[Recorded data]

※ ※ ※

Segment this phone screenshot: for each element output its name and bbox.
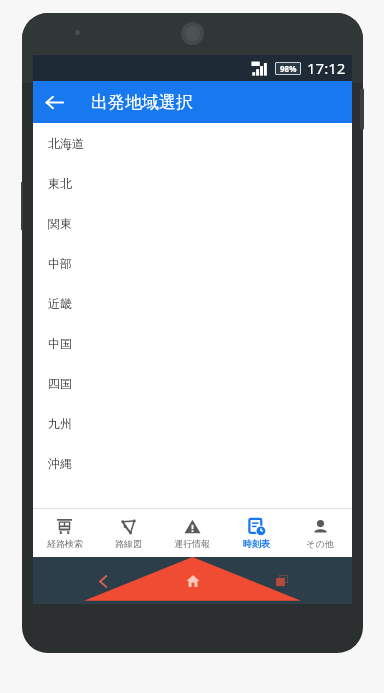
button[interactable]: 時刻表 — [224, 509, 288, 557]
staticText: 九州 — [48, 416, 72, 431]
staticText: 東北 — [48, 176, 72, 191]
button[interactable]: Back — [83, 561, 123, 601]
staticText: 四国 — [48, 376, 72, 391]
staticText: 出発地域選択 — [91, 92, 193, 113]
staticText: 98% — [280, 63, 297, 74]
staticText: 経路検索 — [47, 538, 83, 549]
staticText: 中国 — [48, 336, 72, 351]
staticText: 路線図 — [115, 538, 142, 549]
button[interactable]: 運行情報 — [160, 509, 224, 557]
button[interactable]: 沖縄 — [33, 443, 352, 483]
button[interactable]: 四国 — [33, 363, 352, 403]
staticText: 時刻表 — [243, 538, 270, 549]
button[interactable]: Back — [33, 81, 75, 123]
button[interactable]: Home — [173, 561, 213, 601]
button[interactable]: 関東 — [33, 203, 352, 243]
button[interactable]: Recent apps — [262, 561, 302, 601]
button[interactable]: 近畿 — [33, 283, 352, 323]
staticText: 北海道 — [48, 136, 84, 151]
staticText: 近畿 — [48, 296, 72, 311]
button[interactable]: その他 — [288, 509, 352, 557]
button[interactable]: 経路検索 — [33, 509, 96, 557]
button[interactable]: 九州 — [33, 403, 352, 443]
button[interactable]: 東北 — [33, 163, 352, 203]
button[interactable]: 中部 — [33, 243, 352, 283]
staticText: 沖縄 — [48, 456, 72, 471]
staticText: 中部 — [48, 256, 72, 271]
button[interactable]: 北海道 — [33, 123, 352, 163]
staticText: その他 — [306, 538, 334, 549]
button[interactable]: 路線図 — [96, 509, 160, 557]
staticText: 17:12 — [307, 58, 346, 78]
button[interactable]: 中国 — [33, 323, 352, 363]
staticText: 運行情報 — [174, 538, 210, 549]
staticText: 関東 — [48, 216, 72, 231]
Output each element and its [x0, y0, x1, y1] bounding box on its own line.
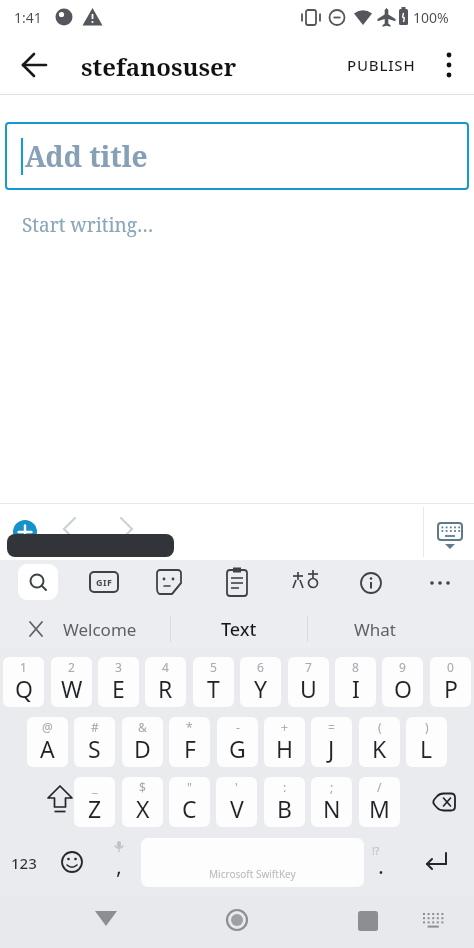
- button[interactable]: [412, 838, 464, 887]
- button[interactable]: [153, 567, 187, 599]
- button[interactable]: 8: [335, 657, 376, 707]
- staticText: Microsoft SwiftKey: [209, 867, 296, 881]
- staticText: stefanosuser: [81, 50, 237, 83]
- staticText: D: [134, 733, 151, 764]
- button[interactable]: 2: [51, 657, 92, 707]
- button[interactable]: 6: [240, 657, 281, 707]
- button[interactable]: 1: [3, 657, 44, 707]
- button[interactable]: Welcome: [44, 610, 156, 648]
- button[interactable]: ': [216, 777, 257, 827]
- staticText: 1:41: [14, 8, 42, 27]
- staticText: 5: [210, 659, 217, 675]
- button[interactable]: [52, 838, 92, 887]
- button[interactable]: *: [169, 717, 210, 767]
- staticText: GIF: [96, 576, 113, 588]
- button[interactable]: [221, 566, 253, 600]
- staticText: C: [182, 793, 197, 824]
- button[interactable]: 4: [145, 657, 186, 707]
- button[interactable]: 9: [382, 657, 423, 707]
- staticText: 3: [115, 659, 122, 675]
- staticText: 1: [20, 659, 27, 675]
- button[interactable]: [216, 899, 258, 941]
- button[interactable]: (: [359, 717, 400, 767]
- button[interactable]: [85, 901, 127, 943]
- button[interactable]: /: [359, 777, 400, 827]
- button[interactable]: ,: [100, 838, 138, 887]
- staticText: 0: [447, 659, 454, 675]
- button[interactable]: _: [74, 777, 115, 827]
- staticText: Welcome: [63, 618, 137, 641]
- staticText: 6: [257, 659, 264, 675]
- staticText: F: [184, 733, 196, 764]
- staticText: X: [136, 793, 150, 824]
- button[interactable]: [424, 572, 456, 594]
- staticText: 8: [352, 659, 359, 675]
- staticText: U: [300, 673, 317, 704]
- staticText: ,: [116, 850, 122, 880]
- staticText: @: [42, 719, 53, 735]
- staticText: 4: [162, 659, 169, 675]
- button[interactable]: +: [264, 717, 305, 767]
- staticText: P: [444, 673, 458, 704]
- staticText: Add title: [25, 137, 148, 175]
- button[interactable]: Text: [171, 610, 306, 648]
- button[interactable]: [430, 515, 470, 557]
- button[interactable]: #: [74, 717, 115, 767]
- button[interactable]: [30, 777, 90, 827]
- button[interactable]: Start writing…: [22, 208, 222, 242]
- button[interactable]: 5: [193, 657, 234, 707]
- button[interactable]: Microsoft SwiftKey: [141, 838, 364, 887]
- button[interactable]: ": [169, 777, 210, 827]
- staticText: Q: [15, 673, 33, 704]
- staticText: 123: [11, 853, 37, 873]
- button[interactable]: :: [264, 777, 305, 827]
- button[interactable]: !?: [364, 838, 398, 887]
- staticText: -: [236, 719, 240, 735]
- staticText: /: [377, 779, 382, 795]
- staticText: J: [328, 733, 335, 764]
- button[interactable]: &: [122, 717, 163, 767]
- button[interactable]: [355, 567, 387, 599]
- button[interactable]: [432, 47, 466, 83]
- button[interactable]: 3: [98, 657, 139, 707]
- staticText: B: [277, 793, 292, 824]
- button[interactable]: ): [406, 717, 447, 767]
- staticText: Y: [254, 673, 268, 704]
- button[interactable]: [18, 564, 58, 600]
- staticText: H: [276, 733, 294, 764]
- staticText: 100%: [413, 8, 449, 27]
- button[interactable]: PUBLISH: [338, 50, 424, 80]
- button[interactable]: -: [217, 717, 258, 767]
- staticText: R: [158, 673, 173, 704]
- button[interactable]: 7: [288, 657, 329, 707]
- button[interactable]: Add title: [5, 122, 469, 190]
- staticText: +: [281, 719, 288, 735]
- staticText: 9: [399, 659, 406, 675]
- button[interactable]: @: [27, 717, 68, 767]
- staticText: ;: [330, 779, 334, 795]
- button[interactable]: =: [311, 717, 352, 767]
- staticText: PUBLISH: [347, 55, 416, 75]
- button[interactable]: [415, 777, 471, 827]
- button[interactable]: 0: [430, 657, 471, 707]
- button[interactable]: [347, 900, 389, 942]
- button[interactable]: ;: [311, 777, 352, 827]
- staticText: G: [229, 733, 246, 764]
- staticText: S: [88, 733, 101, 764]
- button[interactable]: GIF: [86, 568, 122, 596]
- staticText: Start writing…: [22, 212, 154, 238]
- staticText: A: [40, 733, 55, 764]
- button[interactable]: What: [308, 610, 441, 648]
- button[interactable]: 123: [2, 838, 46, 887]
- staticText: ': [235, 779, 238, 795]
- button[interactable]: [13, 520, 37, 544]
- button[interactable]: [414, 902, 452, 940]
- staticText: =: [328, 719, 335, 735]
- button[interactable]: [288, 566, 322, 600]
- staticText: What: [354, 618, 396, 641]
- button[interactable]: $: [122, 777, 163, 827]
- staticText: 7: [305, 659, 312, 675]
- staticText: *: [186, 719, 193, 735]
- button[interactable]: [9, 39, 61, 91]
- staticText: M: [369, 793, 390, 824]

※ ※ ※

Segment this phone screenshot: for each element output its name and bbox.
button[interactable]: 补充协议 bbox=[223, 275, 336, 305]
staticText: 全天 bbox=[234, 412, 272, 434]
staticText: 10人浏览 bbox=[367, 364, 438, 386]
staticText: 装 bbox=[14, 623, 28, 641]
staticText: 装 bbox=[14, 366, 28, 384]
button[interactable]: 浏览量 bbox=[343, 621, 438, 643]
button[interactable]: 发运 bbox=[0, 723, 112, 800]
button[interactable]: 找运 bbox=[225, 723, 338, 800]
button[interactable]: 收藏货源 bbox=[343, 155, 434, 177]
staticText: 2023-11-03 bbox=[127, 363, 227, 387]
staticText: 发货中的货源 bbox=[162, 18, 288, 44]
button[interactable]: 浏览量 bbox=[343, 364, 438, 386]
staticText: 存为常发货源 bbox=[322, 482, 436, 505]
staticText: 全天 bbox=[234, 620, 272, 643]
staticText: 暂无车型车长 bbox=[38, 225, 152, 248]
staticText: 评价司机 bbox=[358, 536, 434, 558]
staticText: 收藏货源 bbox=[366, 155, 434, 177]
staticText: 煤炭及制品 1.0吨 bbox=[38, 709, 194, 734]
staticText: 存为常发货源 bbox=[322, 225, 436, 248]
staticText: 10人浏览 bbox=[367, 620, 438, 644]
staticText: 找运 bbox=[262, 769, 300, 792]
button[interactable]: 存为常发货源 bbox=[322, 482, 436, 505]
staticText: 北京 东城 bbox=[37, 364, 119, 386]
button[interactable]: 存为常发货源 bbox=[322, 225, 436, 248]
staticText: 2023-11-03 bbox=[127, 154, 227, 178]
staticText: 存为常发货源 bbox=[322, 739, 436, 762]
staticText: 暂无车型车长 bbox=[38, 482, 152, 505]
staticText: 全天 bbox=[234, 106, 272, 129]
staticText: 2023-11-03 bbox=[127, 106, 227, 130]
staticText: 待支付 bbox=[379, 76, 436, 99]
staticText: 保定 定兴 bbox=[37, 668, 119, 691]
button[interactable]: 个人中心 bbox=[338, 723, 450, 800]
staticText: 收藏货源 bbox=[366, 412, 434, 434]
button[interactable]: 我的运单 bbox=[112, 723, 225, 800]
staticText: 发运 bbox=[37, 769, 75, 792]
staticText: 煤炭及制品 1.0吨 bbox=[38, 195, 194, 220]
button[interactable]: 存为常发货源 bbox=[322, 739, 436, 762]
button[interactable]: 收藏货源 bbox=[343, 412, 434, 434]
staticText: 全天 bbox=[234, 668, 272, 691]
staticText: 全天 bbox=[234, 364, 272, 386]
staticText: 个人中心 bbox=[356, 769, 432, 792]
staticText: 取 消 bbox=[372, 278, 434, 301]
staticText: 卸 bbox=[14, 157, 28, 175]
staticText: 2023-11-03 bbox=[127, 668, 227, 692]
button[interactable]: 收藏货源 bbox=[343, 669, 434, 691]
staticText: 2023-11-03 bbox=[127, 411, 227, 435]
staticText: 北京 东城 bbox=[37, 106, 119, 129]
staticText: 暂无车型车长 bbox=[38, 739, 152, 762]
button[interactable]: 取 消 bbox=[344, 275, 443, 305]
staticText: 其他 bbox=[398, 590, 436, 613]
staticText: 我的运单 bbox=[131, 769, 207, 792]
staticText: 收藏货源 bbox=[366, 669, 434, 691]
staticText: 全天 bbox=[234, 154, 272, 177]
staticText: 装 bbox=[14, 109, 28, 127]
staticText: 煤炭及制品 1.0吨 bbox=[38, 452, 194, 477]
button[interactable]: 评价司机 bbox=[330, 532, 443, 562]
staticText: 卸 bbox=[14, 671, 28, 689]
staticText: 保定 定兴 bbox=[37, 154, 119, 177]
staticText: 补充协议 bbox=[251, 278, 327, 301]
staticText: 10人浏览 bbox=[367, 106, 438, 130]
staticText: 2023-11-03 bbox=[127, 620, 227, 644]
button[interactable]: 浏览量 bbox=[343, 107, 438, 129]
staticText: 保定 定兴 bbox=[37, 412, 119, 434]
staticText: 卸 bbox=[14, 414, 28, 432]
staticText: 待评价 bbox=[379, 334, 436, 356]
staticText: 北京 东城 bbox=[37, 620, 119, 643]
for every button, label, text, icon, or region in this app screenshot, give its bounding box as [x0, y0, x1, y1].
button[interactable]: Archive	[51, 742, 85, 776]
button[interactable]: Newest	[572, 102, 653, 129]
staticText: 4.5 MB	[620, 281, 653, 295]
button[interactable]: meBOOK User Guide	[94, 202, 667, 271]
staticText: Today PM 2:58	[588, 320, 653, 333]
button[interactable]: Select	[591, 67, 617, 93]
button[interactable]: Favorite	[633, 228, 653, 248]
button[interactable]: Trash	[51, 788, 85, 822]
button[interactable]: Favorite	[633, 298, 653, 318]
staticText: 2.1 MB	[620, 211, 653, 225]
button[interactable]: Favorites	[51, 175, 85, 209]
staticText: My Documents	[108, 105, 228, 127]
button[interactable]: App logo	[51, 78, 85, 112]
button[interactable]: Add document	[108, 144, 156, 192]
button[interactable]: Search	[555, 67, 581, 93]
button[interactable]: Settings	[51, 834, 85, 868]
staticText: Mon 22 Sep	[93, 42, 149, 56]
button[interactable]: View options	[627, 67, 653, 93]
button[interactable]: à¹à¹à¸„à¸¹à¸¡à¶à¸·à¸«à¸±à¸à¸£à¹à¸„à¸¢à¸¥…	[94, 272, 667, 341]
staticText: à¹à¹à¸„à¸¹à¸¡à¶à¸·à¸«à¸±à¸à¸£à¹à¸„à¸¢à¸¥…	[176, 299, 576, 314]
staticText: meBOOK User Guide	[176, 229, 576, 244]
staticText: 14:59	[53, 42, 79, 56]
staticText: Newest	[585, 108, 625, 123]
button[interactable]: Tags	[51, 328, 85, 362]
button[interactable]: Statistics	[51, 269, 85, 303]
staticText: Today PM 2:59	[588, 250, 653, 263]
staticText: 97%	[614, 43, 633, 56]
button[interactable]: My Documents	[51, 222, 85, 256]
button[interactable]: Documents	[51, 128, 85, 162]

※ ※ ※

### WORK TO COMPLETE
Every line that contains the string "運行情報" should be copied from the entries.

### ANSWER AREA
button[interactable]: 運行情報 — [160, 509, 224, 557]
staticText: 運行情報 — [174, 538, 210, 549]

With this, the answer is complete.